Ocuroot | Blog | Try, try and retry again - supporting retries in Ocuroot

One early feature request from a user of the new Ocuroot SDK was to be able to retry a failed release.

In their case, while testing out some pipeline logic locally, they were getting frustrated having to re-run an entire release pipeline repeatedly to fix problems in a late phase.

graph LR
    A[Build<br/>30s] --> B[Test<br/>2m]
    B --> C[Staging<br/>10s]
    C --> D[Production<br/>10s]
    
    classDef success fill:#90EE90,stroke:#006400,stroke-width:2px
    classDef failure fill:#FFB6C1,stroke:#DC143C,stroke-width:2px
    classDef pending fill:#D3D3D3,stroke:#696969,stroke-width:2px
    
    class A,B success
    class C failure
    class D pending

When you're trying to debug the staging deployment logic, you don't want to have to wait an extra 90 seconds to verify a one-line fix. What we really wanted was a way to re-run just the failed step in the pipeline.

To make this experience a bit less painful, I've introduced a new command:

ocuroot release retry path/to/release.ocu.star

Which will retry the failed work for the most recent release of this file. This way you can just copy the failed release command and change new to retry.

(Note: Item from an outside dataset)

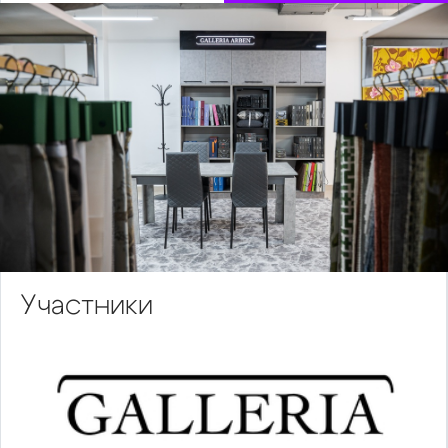
Участники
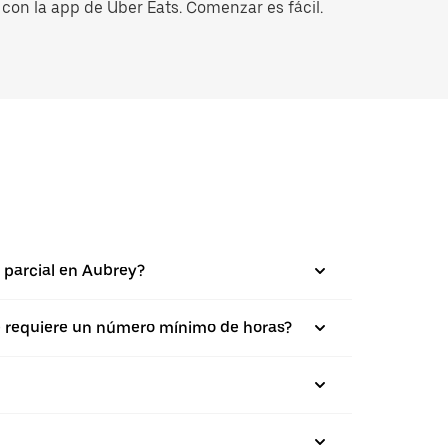
con la app de Uber Eats. Comenzar es fácil.
 parcial en Aubrey?
se requiere un número mínimo de horas?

You can also specify a release id explicitly if you need to:

ocuroot release retry path/to/release.ocu.star/@1

But what's it really doing?

Under the hood, retrying a release will:

Identify the failed work items
Duplicate them, with the new copies set to the pending state
Mark the failed work items as failed-retried
Resume the pipeline, picking up the new pending work

This will not only result in the failed work being retried, but also all subsequent phases. I also accompanied this update with a UI change, so you can also see all the prior attempts for a given work item.

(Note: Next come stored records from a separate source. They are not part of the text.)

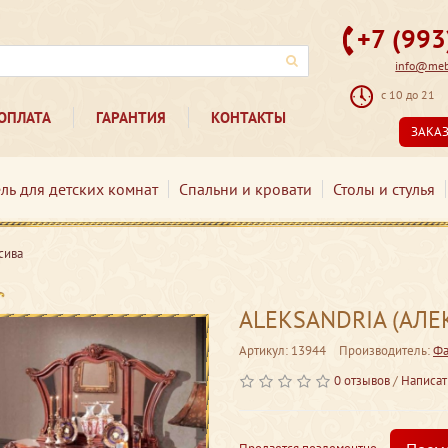
+7 (99
info@mebe
с 10 до 21
ОПЛАТА
ГАРАНТИЯ
КОНТАКТЫ
ЗАКА
ль для детских комнат
Спальни и кровати
Столы и стулья
сива
ALEKSANDRIA (АЛЕК
Артикул: 13944
Производитель:
Фа
0 отзывов
/
Написат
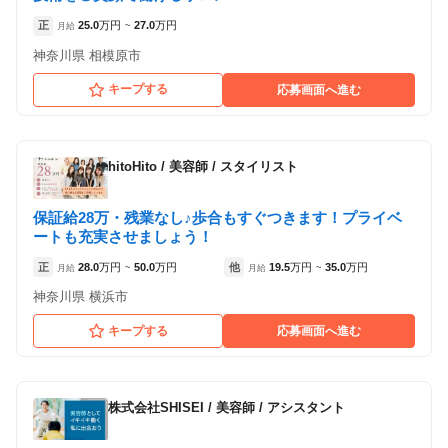
正
25.0
万円
27.0
万円
月給
~
各店舗の特色（詳しい給与、一緒に働くスタッフ、サービスメニュー、客層
など）が見られます
神奈川県 相模原市
1
件の店舗
キープする
応募画面へ進む
Mauloa hair salon
（神奈川県横浜市:横浜駅 徒歩 5分 ）
hitoHito
/
美容師 / スタイリスト
保証給28万・残業なし♪歩合もすぐつきます！プライベ
ートも充実させましょう！
正
28.0
万円
50.0
万円
他
19.5
万円
35.0
万円
月給
~
月給
~
神奈川県 横浜市
キープする
応募画面へ進む
株式会社SHISEI
/
美容師 / アシスタント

The retry history for a work item

Clicking into any of these attempts will show you the usual inputs, outputs and logs. Handily, this update also pulls double-duty, allowing you to see previous successful deployments to each environment.

Limitations

This approach is great for rapid iteration on build, test and deployment logic, but copying the existing work config does have some drawbacks.

Changes to inputs or the specific functions being used won't be picked up, since these are part of the existing work config. So as an example from Ocuroot's own release workflow, if we have a call that failed:

call(
    increment_version, 
    name="increment_version", 
    inputs={
        "prev_prerelease": input(ref="./@/call/increment_version#output/prerelease", default="0.3.4-1"),
        "prev_version": input(ref="./@/call/release#output/version", default="0.3.4"),
    },
)

And we change the input defaults:

call(
    increment_version, 
    name="increment_version", 
    inputs={
        "prev_prerelease": input(ref="./@/call/increment_version#output/prerelease", default="0.3.9-1"),
        "prev_version": input(ref="./@/call/release#output/version", default="0.3.9"),
    },
)

This won't be picked up by the retry, since the original default was already fixed in the config.

There are also potentially some ergonomic challenges with the current command structure. Changing new to retry is simple enough, but you have to mash the left cursor key a bit.

Finally, related to the above ergonmic issue is one of idempotency. The CI platforms that Ocuroot would run on also have their own retry mechanisms, to deal with third party issues and flaky tests. What happens if you re-run a job that calls ocuroot release new? Should it assume a whole new release, or retry an existing one?

What does the future hold?

This feature will no doubt evolve more as time goes on, but the ability to retry failed work is going to continue to be a key part of Ocuroot's feature set. But the problem of retries goes way beyond fast iteration during local development. There are questions of how to distinguish between transient issues and consistent failures, how to distinguish a flaky test from a bad build, and the portability of CI logic with side effects.

Watch this space for updates on these challenges and other CI/CD concerns!